Sabah, odanın içine dolan güneş ışıklarıyla Defne yavaşça gözlerini açtı. Yanında, hala derin bir uykuda olan Barış'ı izledi. Gece boyunca birbirlerine sarılmış, sıcak ve rahat bir uykunun tadını çıkarmışlardı. Defne, Barış'ın huzurlu yüzüne bakarken, içini tarifsiz bir mutluluk kapladı.

Barış da bir süre sonra uyanıp Defne'yi yanında görünce gülümsedi. "Günaydın," dedi, sesi sabahın erken saatinde hâlâ uykuluydu. Defne, "Günaydın," diye karşılık verip Barış'ın yanağına hafif bir öpücük kondurdu.

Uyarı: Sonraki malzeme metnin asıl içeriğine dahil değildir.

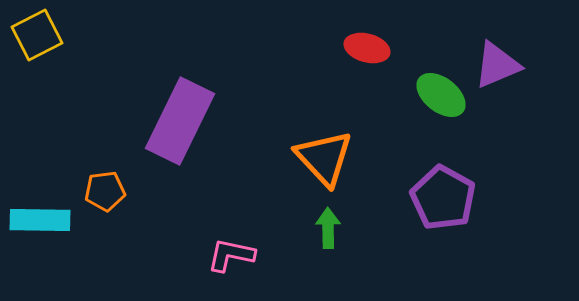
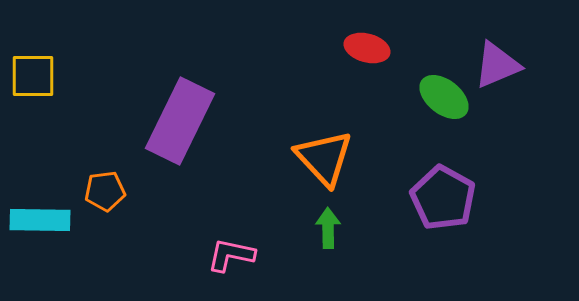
yellow square: moved 4 px left, 41 px down; rotated 27 degrees clockwise
green ellipse: moved 3 px right, 2 px down
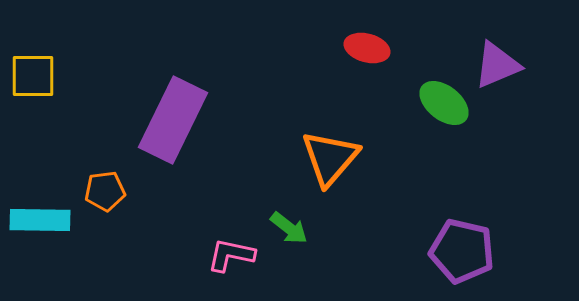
green ellipse: moved 6 px down
purple rectangle: moved 7 px left, 1 px up
orange triangle: moved 6 px right; rotated 24 degrees clockwise
purple pentagon: moved 19 px right, 53 px down; rotated 16 degrees counterclockwise
green arrow: moved 39 px left; rotated 129 degrees clockwise
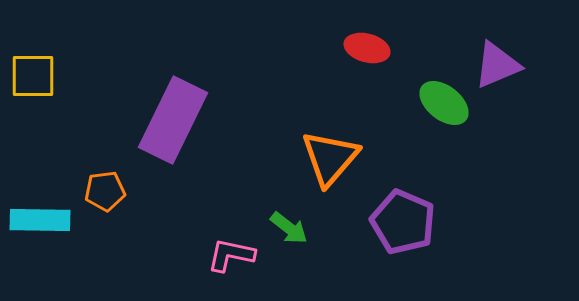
purple pentagon: moved 59 px left, 29 px up; rotated 10 degrees clockwise
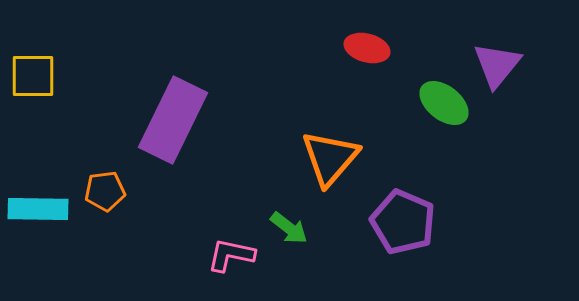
purple triangle: rotated 28 degrees counterclockwise
cyan rectangle: moved 2 px left, 11 px up
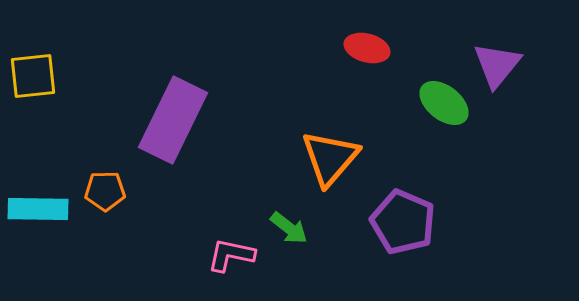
yellow square: rotated 6 degrees counterclockwise
orange pentagon: rotated 6 degrees clockwise
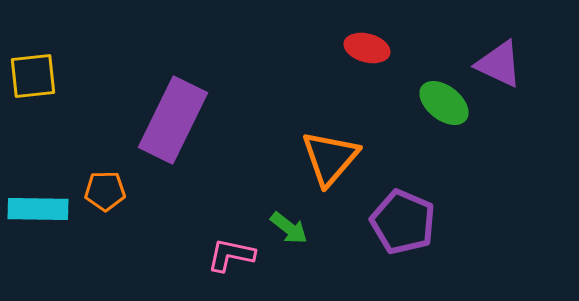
purple triangle: moved 2 px right, 1 px up; rotated 44 degrees counterclockwise
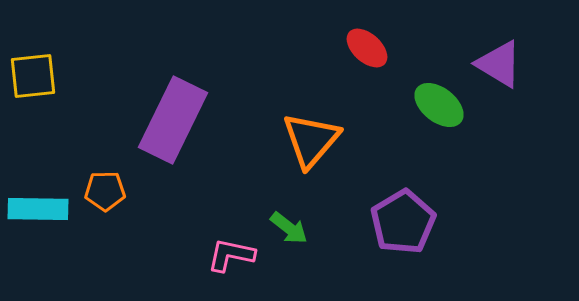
red ellipse: rotated 27 degrees clockwise
purple triangle: rotated 6 degrees clockwise
green ellipse: moved 5 px left, 2 px down
orange triangle: moved 19 px left, 18 px up
purple pentagon: rotated 18 degrees clockwise
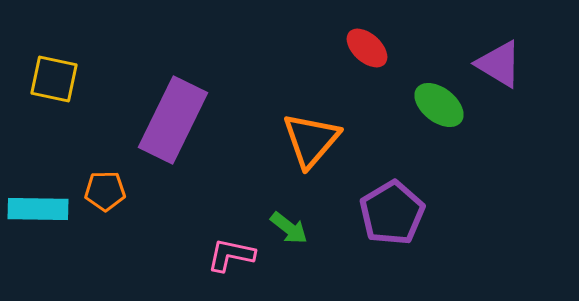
yellow square: moved 21 px right, 3 px down; rotated 18 degrees clockwise
purple pentagon: moved 11 px left, 9 px up
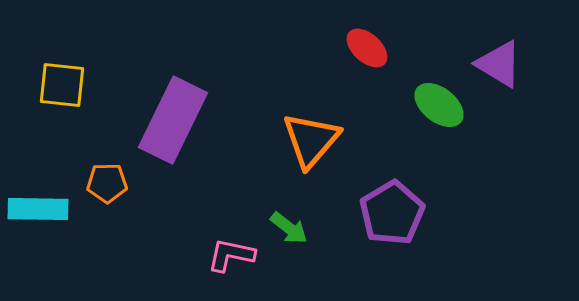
yellow square: moved 8 px right, 6 px down; rotated 6 degrees counterclockwise
orange pentagon: moved 2 px right, 8 px up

İkisi de yataktan kalkıp üzerlerine rahat kıyafetler giydiler ve balkona çıktılar. Güneşin ılık ışıkları altında, hafif bir kahvaltı yaptılar. Defne'yle paylaştığı huzurlu anların yanında, hala Barış'ın içini kemiren gerginliği devam ediyordu. Bunun farkında olan Defne ise, Barış'ın ellerini sıkıca tuttu.

"Üstesinden geleceğini biliyorum,"

Hazırlanıp yola çıktılar. Her zamankinden biraz daha erken gitmişlerdi. Defne, Barış'a zaman tanımak için onu yalnız bırakıp odasına çıktı.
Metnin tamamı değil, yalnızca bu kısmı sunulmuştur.